**What you will do:**
Quote the records beneath, complete and exact. Leave out images.

**Extracted page text data:**
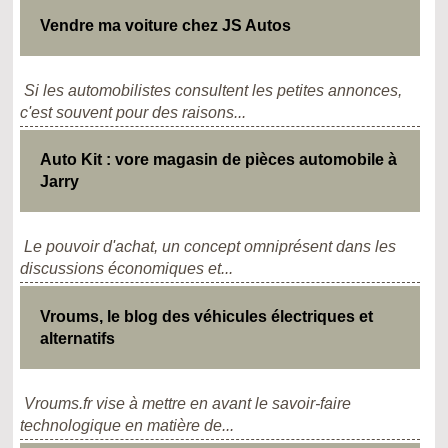
Vendre ma voiture chez JS Autos
Si les automobilistes consultent les petites annonces,
c'est souvent pour des raisons...
Auto Kit : vore magasin de pièces automobile à
Jarry
Le pouvoir d'achat, un concept omniprésent dans les
discussions économiques et...
Vroums, le blog des véhicules électriques et
alternatifs
Vroums.fr vise à mettre en avant le savoir-faire
technologique en matière de...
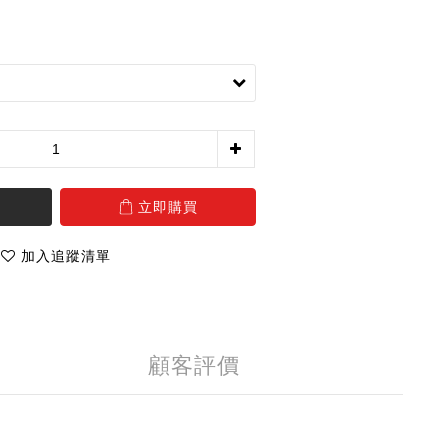
立即購買
加入追蹤清單
顧客評價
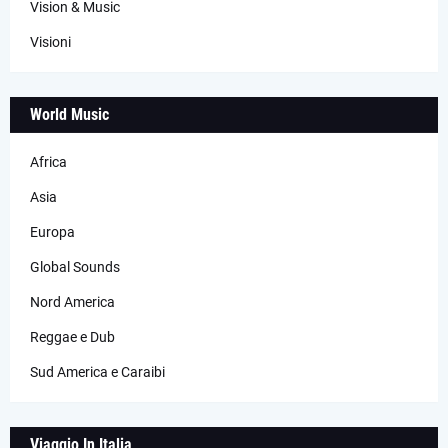
Vision & Music
Visioni
World Music
Africa
Asia
Europa
Global Sounds
Nord America
Reggae e Dub
Sud America e Caraibi
Viaggio In Italia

**Output of the task:**
Vendre ma voiture chez JS Autos
Si les automobilistes consultent les petites annonces,
c'est souvent pour des raisons...
Auto Kit : vore magasin de pièces automobile à
Jarry
Le pouvoir d'achat, un concept omniprésent dans les
discussions économiques et...
Vroums, le blog des véhicules électriques et
alternatifs
Vroums.fr vise à mettre en avant le savoir-faire
technologique en matière de...
立即購買
加入追蹤清單
顧客評價
Vision & Music
Visioni
World Music
Africa
Asia
Europa
Global Sounds
Nord America
Reggae e Dub
Sud America e Caraibi
Viaggio In Italia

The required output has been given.